One of the most quoted remarks of Karl Marx is “History repeats itself, first as a tragedy, second as a farce”.
SVB, Signature, Credit Suisse, First Republic…once again, banks fail. Silicon Valley Bank collapsed on 10 March after a stunning 48 hours in which a bank run and a capital crisis led to the second-largest failure of a financial institution in US history. The weekend after, the major Swiss bank UBS agreed to take over its arch-rival Credit Suisse in a frantic rescue operation. The Swiss National Bank helped out with extensive liquidity aid.
Unlike 2008, Credit Suisse and SVB haven’t been saved by governments. However, the strained attempts by ECB officials to make us believe that there’s nothing to see are obviously driven by fear.

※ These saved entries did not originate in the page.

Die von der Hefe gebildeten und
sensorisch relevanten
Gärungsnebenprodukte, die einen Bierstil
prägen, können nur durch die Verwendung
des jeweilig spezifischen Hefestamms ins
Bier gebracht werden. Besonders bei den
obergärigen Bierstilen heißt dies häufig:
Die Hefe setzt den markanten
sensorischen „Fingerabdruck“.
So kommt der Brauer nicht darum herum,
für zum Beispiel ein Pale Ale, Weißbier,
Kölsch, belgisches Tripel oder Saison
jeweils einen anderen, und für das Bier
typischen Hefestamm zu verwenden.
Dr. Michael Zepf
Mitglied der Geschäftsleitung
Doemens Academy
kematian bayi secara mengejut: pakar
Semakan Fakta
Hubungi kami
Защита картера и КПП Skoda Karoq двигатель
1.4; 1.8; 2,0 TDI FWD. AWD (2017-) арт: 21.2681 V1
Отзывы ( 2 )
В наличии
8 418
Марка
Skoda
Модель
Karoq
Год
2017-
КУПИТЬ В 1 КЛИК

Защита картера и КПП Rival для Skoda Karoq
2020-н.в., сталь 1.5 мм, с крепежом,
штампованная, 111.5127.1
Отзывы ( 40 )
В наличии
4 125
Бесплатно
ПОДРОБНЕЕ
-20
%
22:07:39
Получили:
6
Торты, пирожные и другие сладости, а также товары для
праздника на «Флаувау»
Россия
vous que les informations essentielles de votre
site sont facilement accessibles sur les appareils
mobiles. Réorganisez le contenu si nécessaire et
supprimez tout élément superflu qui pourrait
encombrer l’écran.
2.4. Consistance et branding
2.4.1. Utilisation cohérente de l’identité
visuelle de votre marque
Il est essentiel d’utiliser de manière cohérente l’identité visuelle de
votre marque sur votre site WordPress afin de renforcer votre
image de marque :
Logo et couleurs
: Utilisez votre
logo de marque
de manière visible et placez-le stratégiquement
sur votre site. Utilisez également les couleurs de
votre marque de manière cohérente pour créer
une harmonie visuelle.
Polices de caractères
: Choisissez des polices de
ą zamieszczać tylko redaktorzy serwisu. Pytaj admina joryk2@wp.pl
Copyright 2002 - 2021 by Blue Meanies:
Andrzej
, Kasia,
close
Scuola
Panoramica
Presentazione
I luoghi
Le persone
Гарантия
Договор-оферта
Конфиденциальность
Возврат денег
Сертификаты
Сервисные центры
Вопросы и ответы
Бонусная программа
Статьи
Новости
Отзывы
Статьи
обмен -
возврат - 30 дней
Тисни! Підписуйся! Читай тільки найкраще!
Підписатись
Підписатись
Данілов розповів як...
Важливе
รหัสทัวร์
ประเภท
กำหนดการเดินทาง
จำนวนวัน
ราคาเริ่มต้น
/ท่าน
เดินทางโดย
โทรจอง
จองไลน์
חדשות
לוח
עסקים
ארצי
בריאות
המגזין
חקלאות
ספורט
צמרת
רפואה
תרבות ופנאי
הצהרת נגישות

Let’s not beat around the bush: The crisis of capitalism merely served to restructure the system. Since 2008, governments have not properly regulated the financial markets. They did not oblige banks to split investment and retail banking. The capital adequacy ratios of banks in the EU are currently too low, meaning that when banks speculate with borrowed money on financial markets and gamble away, they do not have enough equity to cover the losses.
All in all, does that mean that the battle is over, and the capital has won? No.
Nevertheless, it requires massive social movements, a truly democratic voice that speaks out for people’s interests. This is already happening, people are taking to the streets to voice their anger, demanding system change across the board. Their power is in numbers. Let us stop believing that the ruling politicians were willing to change from protecting the wealthy to listening to the people. It is time to challenge the ruling class.